(Extracted page text data)
+ + +

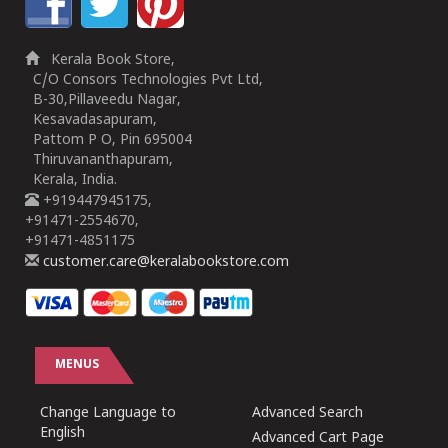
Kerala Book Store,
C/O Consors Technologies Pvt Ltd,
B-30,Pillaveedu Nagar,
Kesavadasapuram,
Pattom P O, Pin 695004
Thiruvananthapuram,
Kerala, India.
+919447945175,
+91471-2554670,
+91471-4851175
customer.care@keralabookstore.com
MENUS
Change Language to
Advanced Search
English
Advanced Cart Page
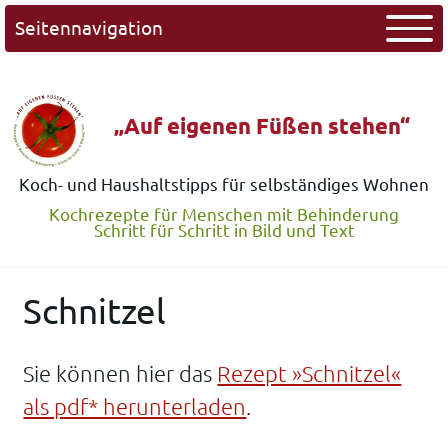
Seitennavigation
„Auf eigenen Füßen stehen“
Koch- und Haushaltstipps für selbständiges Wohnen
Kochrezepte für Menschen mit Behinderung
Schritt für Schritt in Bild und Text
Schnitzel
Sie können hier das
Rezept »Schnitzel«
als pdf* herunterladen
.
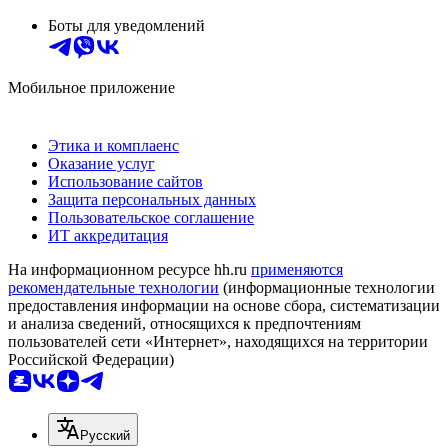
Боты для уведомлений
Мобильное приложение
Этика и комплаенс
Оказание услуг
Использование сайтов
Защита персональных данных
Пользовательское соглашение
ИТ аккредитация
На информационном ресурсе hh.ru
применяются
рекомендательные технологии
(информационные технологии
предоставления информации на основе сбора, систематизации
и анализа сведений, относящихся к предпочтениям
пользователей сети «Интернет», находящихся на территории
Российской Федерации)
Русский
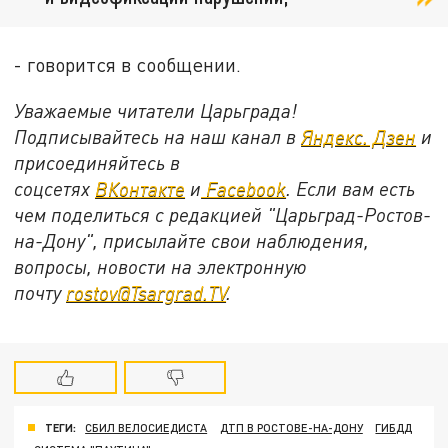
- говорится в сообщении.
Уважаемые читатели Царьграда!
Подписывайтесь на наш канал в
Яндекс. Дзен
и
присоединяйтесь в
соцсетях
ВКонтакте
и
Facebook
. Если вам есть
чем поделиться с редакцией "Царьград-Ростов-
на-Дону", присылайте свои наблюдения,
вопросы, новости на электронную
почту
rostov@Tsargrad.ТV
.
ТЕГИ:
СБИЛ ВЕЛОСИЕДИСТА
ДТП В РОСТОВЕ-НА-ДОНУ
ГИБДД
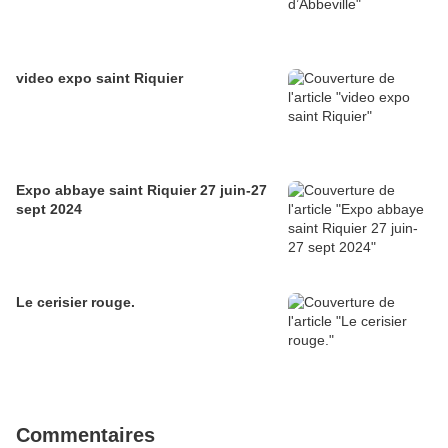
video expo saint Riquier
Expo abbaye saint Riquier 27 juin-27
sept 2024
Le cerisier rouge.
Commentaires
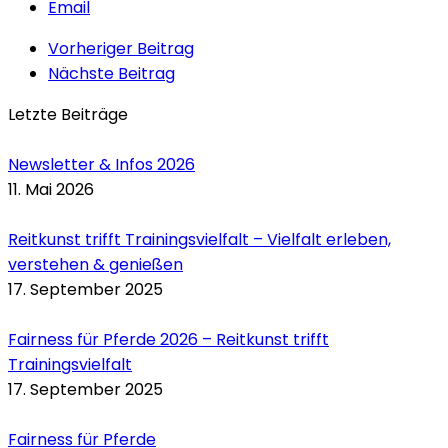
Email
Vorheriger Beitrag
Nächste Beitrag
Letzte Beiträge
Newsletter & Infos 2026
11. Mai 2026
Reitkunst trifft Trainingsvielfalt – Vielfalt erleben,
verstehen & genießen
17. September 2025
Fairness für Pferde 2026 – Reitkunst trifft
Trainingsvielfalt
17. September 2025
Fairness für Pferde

+ + +

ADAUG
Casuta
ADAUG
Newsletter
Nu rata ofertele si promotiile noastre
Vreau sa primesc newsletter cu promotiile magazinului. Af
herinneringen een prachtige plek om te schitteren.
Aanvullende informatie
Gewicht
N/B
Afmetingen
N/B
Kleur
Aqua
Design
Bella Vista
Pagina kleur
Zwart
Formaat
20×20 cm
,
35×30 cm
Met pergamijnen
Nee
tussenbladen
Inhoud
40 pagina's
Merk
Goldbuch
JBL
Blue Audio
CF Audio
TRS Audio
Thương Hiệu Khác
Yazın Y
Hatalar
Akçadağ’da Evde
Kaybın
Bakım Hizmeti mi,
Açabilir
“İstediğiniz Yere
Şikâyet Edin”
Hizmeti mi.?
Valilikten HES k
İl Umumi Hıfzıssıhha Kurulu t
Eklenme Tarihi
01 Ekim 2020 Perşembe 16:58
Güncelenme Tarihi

+ + +

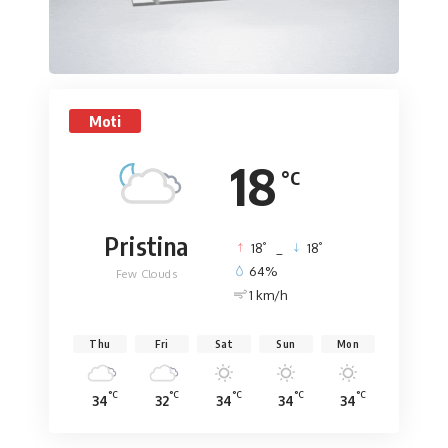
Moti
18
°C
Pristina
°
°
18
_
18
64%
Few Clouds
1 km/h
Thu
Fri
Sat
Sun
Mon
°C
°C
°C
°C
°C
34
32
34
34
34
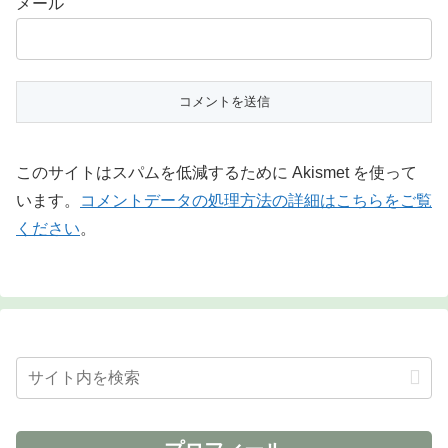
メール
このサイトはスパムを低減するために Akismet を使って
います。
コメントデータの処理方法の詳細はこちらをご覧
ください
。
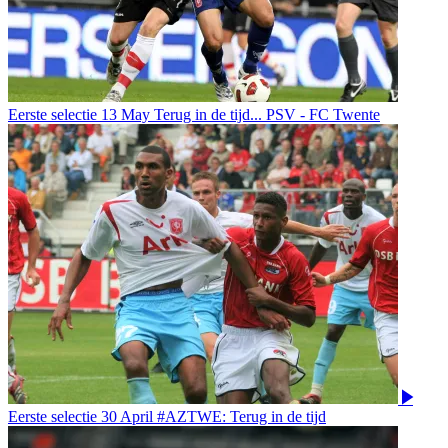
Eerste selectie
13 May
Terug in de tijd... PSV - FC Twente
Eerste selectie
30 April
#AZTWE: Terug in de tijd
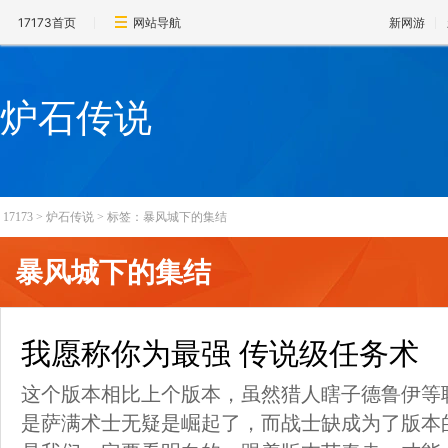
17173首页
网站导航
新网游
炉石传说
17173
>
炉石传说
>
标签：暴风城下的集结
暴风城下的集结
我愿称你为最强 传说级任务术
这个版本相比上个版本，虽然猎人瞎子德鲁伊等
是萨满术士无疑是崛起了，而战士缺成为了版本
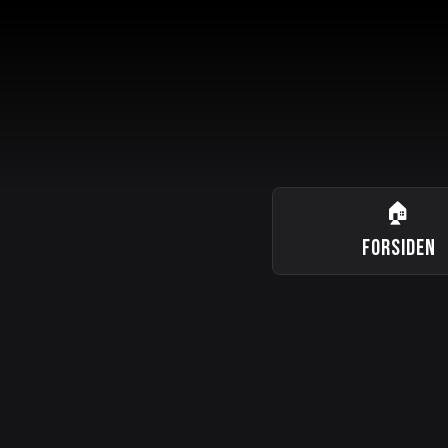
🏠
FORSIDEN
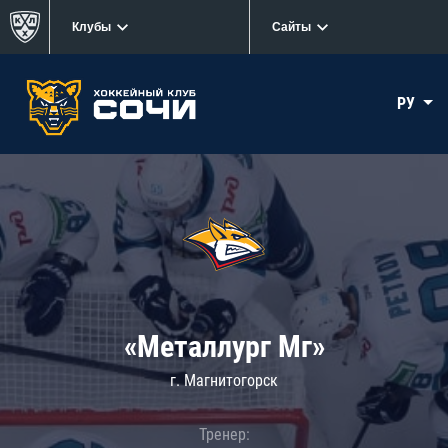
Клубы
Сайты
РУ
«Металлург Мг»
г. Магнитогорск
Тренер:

+ + +

Restate word for word the lines of the data above that begin at the line with "(информационные технологии" and end at the line with "video expo saint Riquier", keeping both ends and dropping every picture.

RESULT OF THIS EXERCISE
(информационные технологии
предоставления информации на основе сбора, систематизации
и анализа сведений, относящихся к предпочтениям
пользователей сети «Интернет», находящихся на территории
Российской Федерации)
Русский
- говорится в сообщении.
Уважаемые читатели Царьграда!
Подписывайтесь на наш канал в
Яндекс. Дзен
и
присоединяйтесь в
соцсетях
ВКонтакте
и
Facebook
. Если вам есть
чем поделиться с редакцией "Царьград-Ростов-
на-Дону", присылайте свои наблюдения,
вопросы, новости на электронную
почту
rostov@Tsargrad.ТV
.
ТЕГИ:
СБИЛ ВЕЛОСИЕДИСТА
ДТП В РОСТОВЕ-НА-ДОНУ
ГИБДД
video expo saint Riquier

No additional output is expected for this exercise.